Seyran feritin gittikçe gerilen kaslarını ve sıkı sıkı yumruk yaptığı elini fark edince konuyu değiştirdi
"Hayır.... dava ne oldu ferit? Sen biraz gergin gibisin sanki beklenmeyen bir şey mi oldu?"
Derin bi nefes verdi ferit. Kabul etmek istemese de üzgün hissediyordu.
"Avukatların dediği gibi oldu işte. Haklısın biraz gerginim galiba. Ama gözüm o herifin üstünde! Yılışık"
Seyran kollarını feritin boynuna dolayıp boynundan öptü kocasını. Feritin sakinleştiğinden emin olunca rahat bir nefes aldı.
"Sen kutlama yapıcaz demiştin. Bir yere götüreceğim seni demiştin. Sabahtan beri aklım orda"
Güldü ferit
"Sürprizim hazır. İşlerin tamamen bittiyse gidelim."
"Dur ablama da haber vereyim. Hazırsa çıkalım"
Ferit anlamaz gözlerle baktı seyrana "ablan ne alaka? Kutlamayı başbaşa yapacağız. Abidini ararım ablanı eve götürür"
"Ama onun da ilk iş günüydü. Bizimle gelsin yalnız kalmasın"
"Abiye söylerim gezdirir sunayı Boşver onları yaaaaa. Hadi gidelim. Karımla başbaşa kalmak istiyorum"

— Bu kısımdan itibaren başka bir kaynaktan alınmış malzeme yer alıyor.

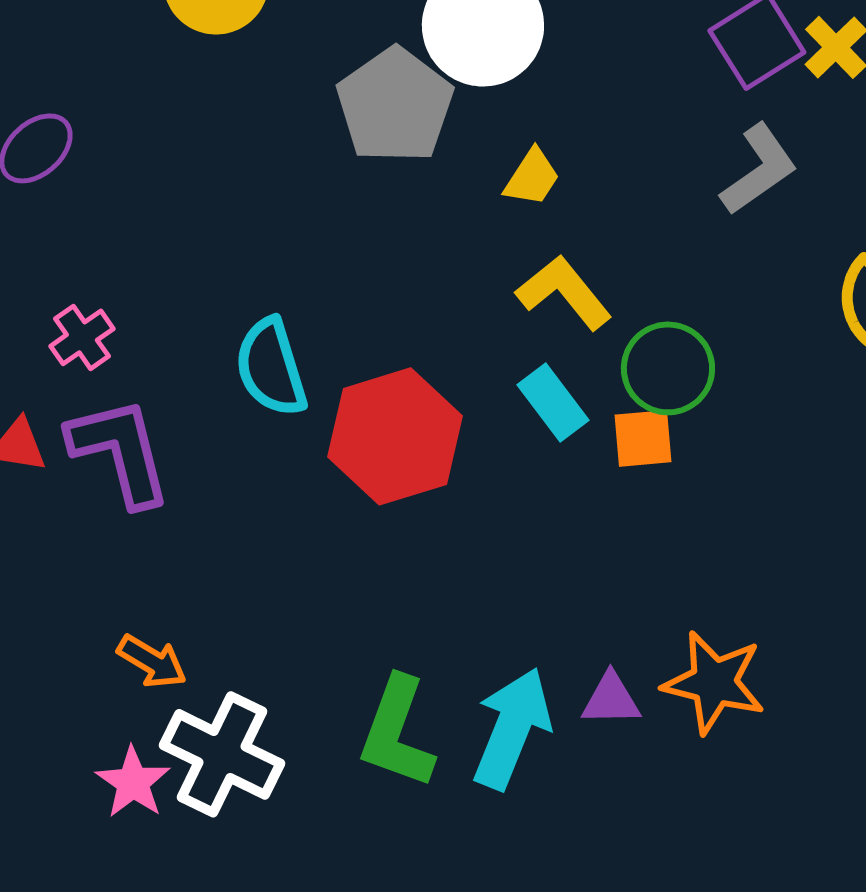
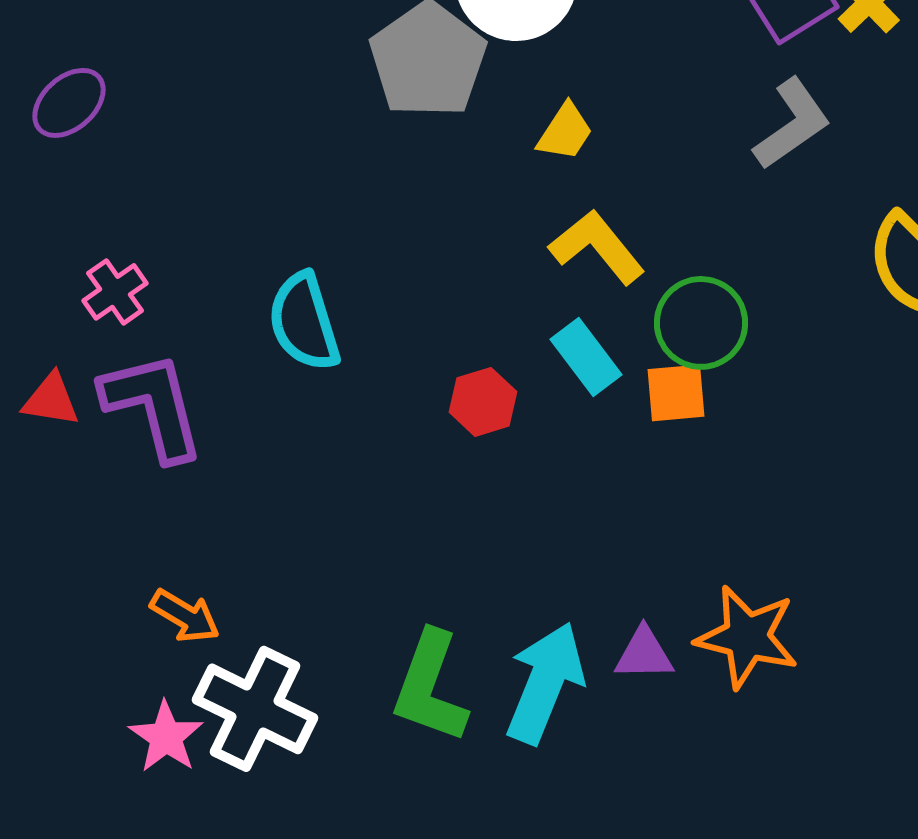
red hexagon: (395, 436) -> (483, 402), moved, size x0.5

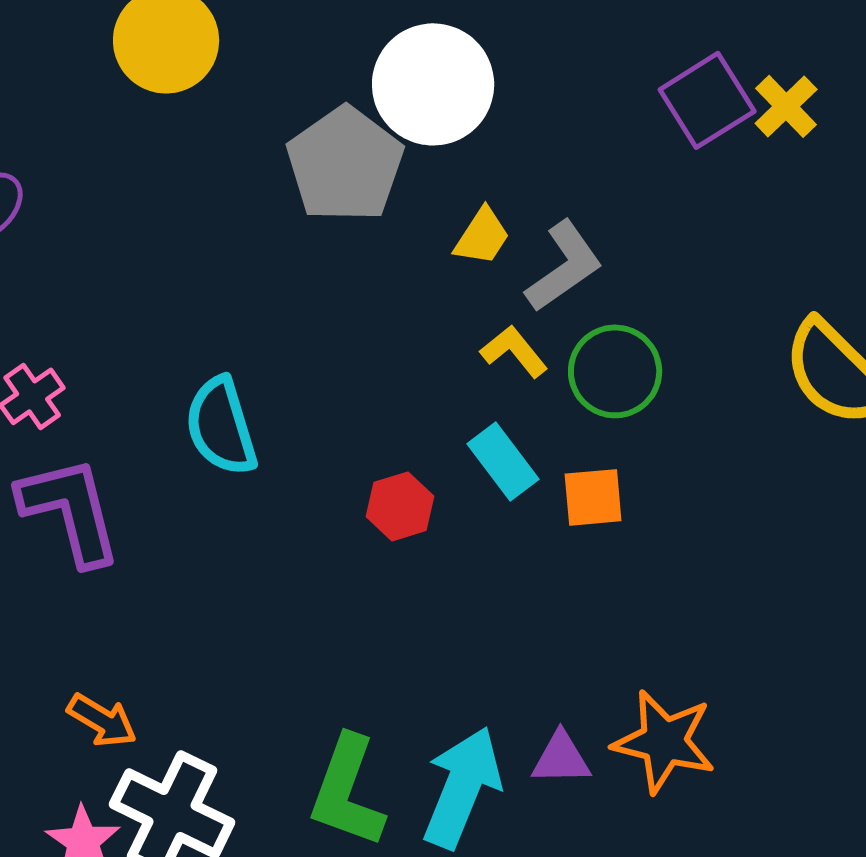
gray L-shape: (792, 124) -> (564, 266), moved
yellow L-shape: (597, 247) -> (514, 351), size x0.7
green circle: (701, 323) -> (615, 371), moved

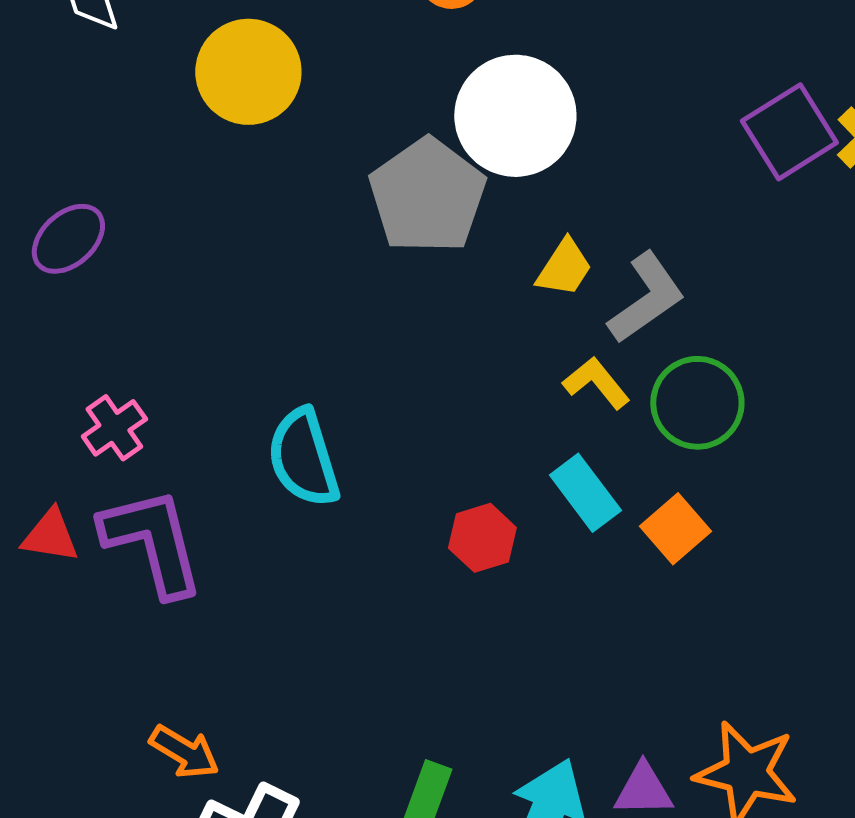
orange square: (593, 497) -> (675, 529), turned -36

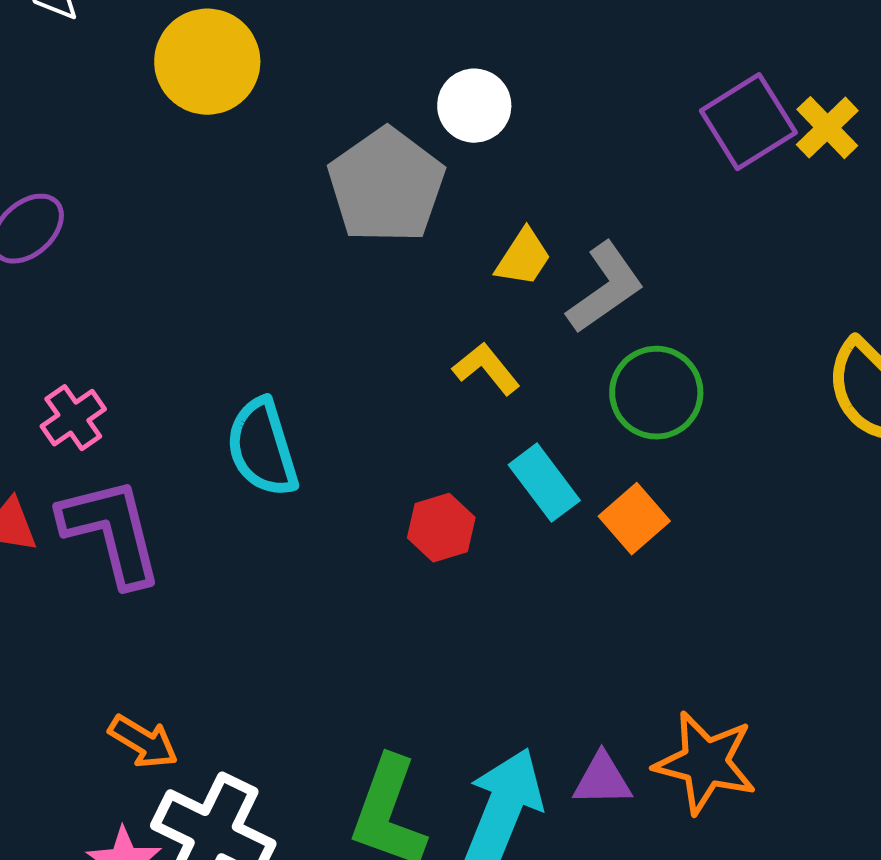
white circle: (515, 116) -> (474, 106), size x0.6
yellow L-shape: (596, 383) -> (486, 369), moved

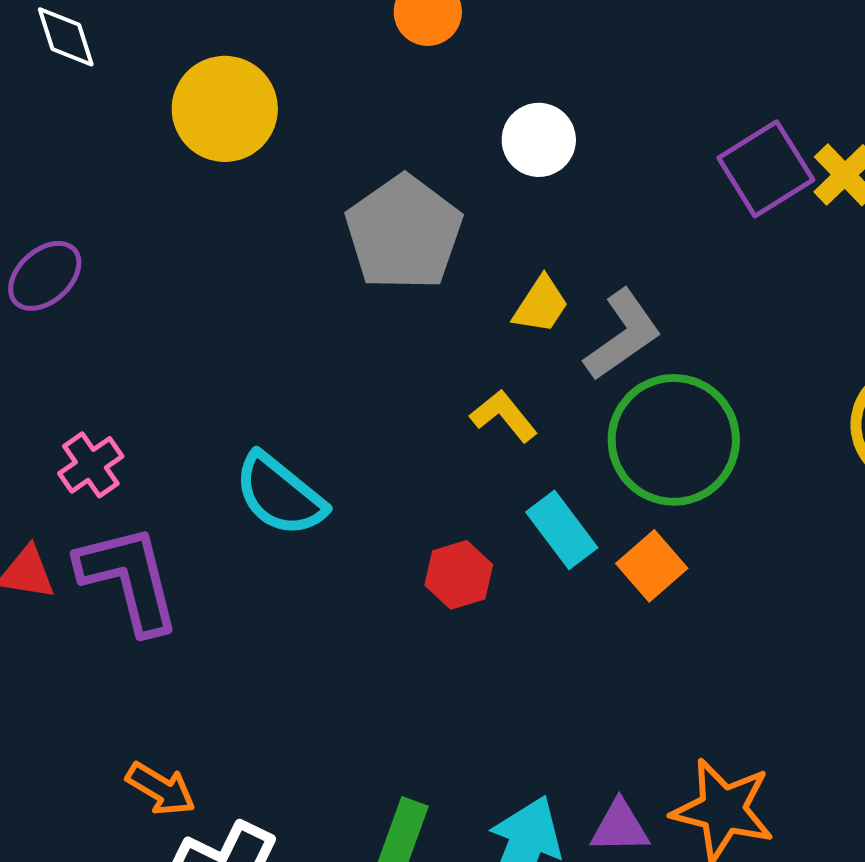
white circle: (474, 106) -> (539, 140), moved
green circle: (656, 393) -> (674, 440), size x1.4
cyan semicircle: (262, 448) -> (280, 495), turned -34

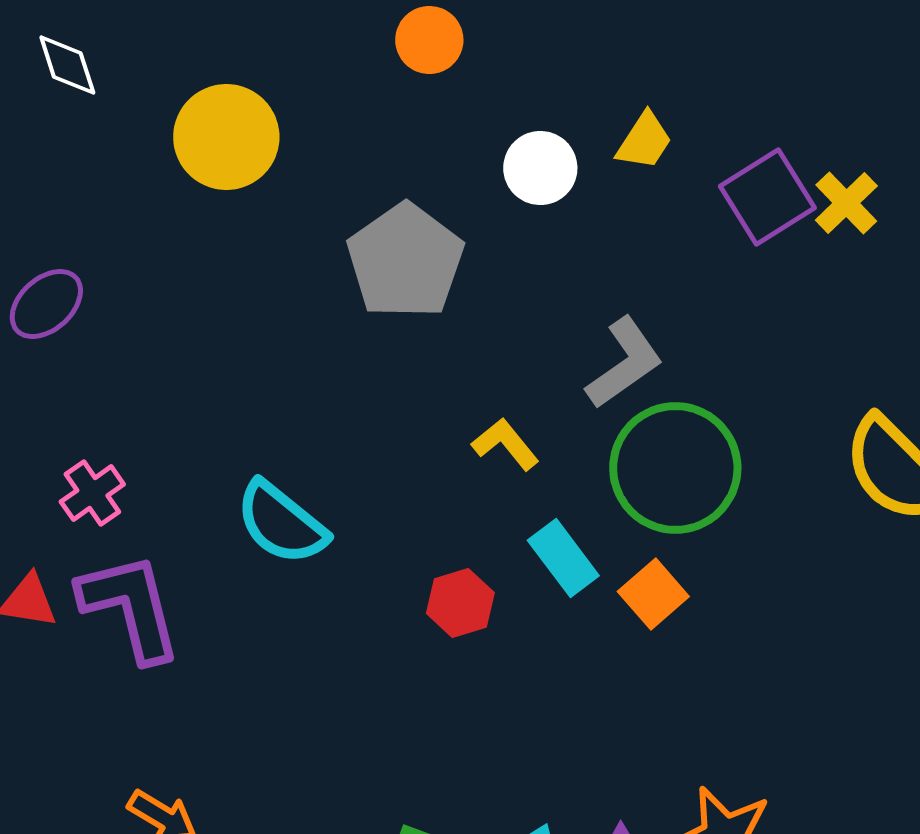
yellow trapezoid: (541, 305) -> (644, 141), moved

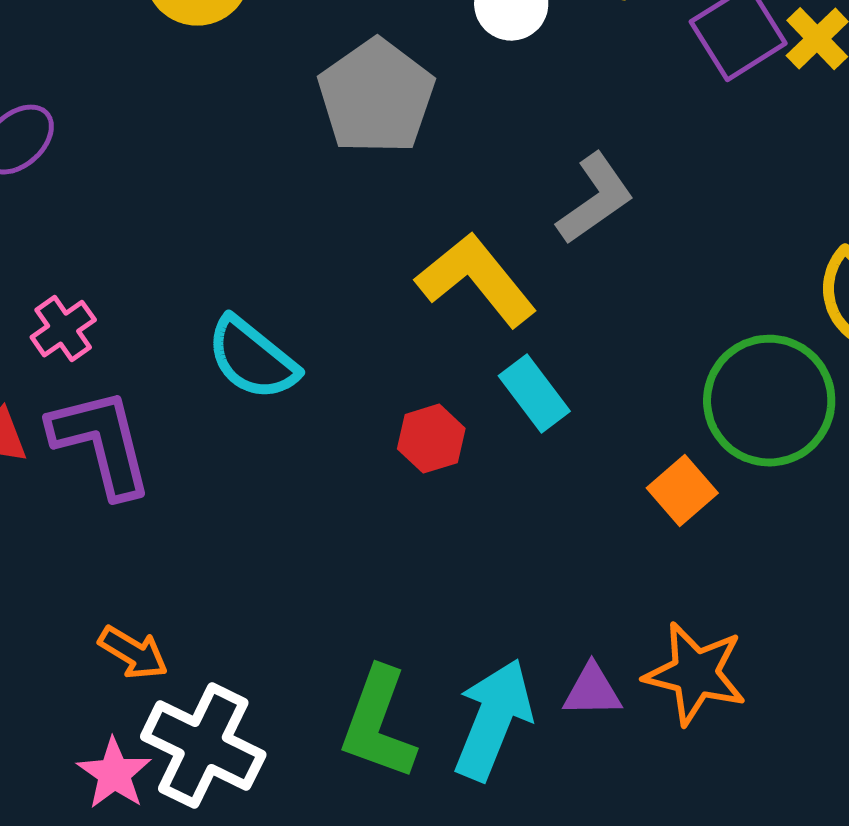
yellow L-shape: (505, 444) -> (476, 280), size x1.8
green circle: (675, 468) -> (769, 401), moved
orange square: (653, 594) -> (682, 491), moved

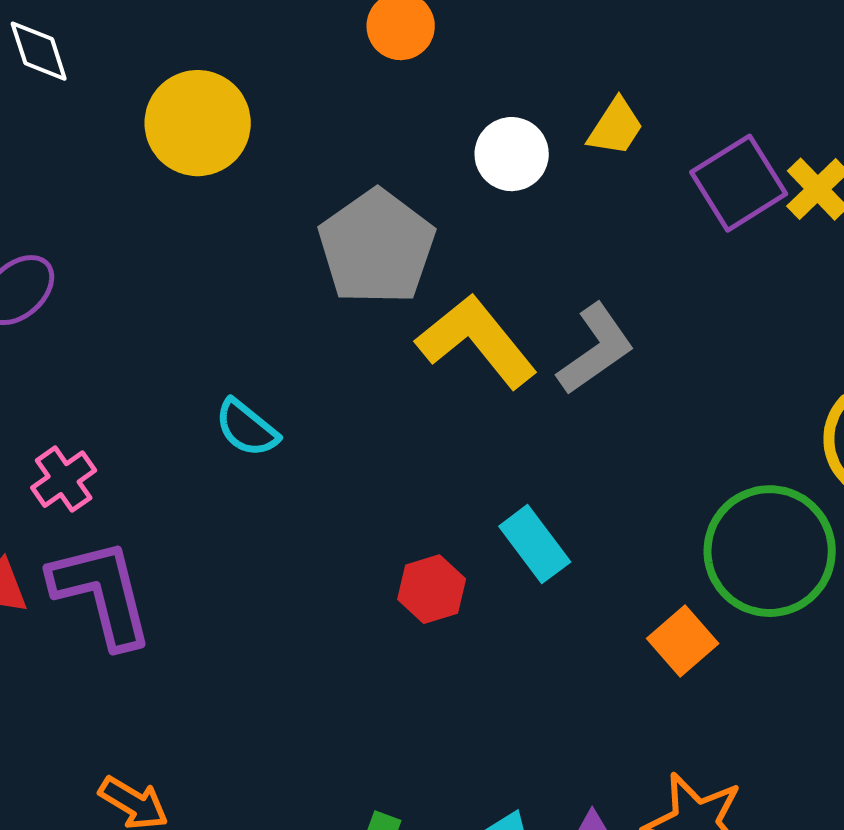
yellow L-shape: (476, 280) -> (477, 341), moved
cyan semicircle: (252, 359) -> (247, 428), moved, size x0.7

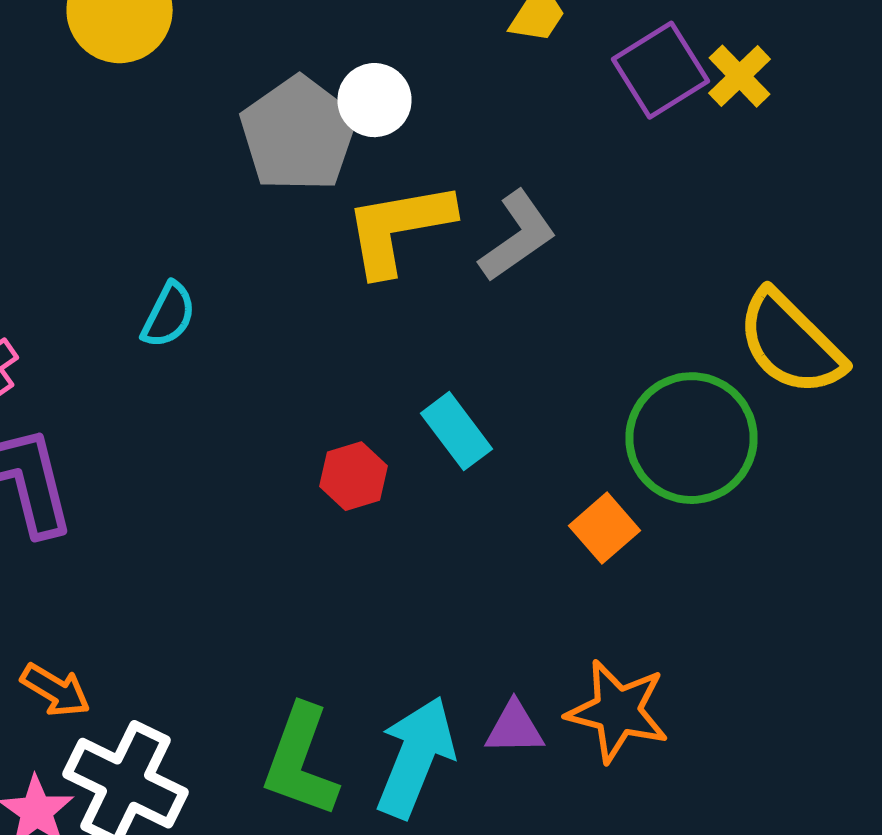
white circle: (512, 154) -> (374, 100), moved
yellow L-shape: (477, 341) -> (398, 228), turned -61
cyan semicircle: (247, 428) -> (168, 315), turned -102

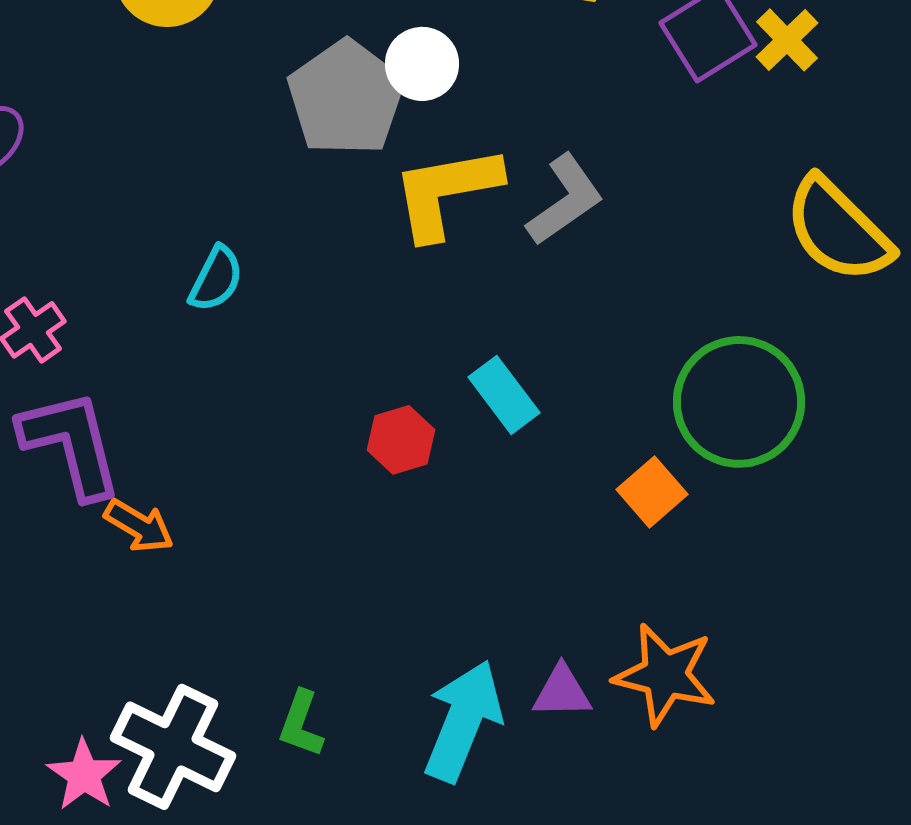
yellow semicircle: (790, 343) -> (838, 230), moved
orange arrow: (56, 690) -> (139, 526), moved
green L-shape: (300, 761) -> (301, 724), moved, size x0.6

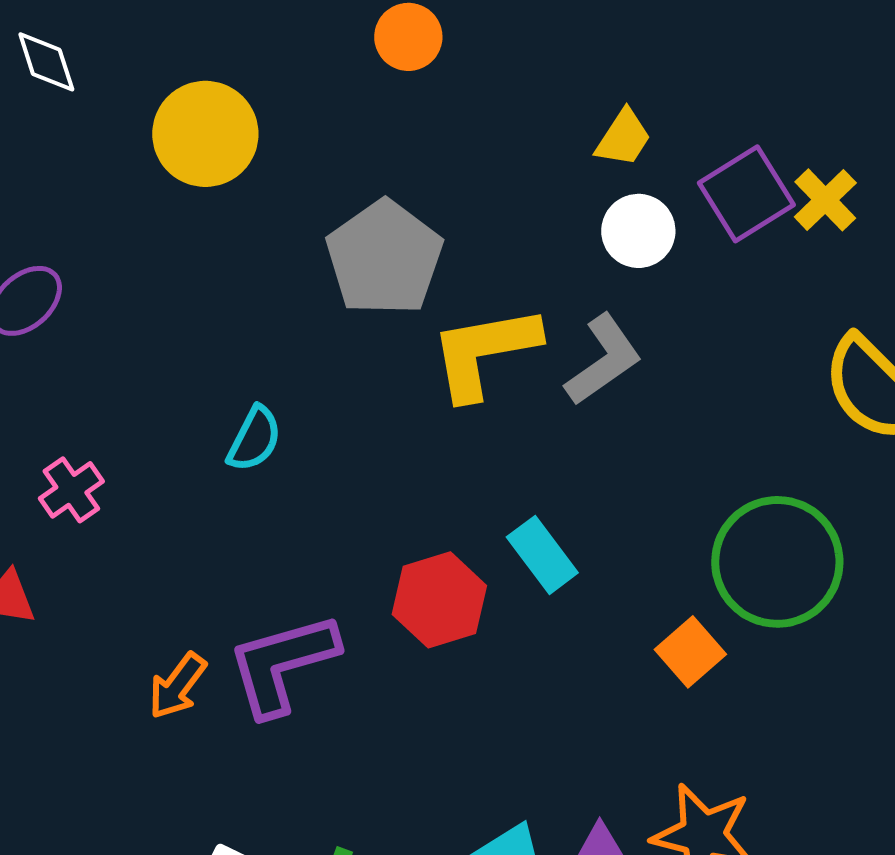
white circle: (422, 64) -> (638, 231), moved
red hexagon: (401, 440) -> (439, 600), size x1.4
purple L-shape: (71, 444) -> (282, 664), moved, turned -92
orange arrow: (139, 526) -> (177, 686), turned 96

İkili el ele sanat okulundan çıktı.
______________Ferit, Seyran'ın sanat okulundaki ilk iş gününün onun için ne kadar önemli olduğunu biliyordu. Onu hem mutlu etmek hem de bunu özel bir anıya dönüştürmek istiyordu. Günler öncesinden hazırlıklara başladı. Kumsalda, manzarası eşsiz bir noktada tavanı açık büyük bir çadır kurdurttu. Çadırın içini yumuşacık yastıklarla doldurdu, yere incecik halılar serildi. Minik ışıklar çadırın etrafını yıldız gibi sarmıştı. Köşede hafif bir romantik müzik çalacak bir düzenek hazırlattı. Ayrıca Seyran'ın en sevdiği yemeklerden oluşan bir menüyle masa donatıldı: taptaze meyveler, çikolatalı tatlılar ve onun favorisi olan ev yapımı börekler.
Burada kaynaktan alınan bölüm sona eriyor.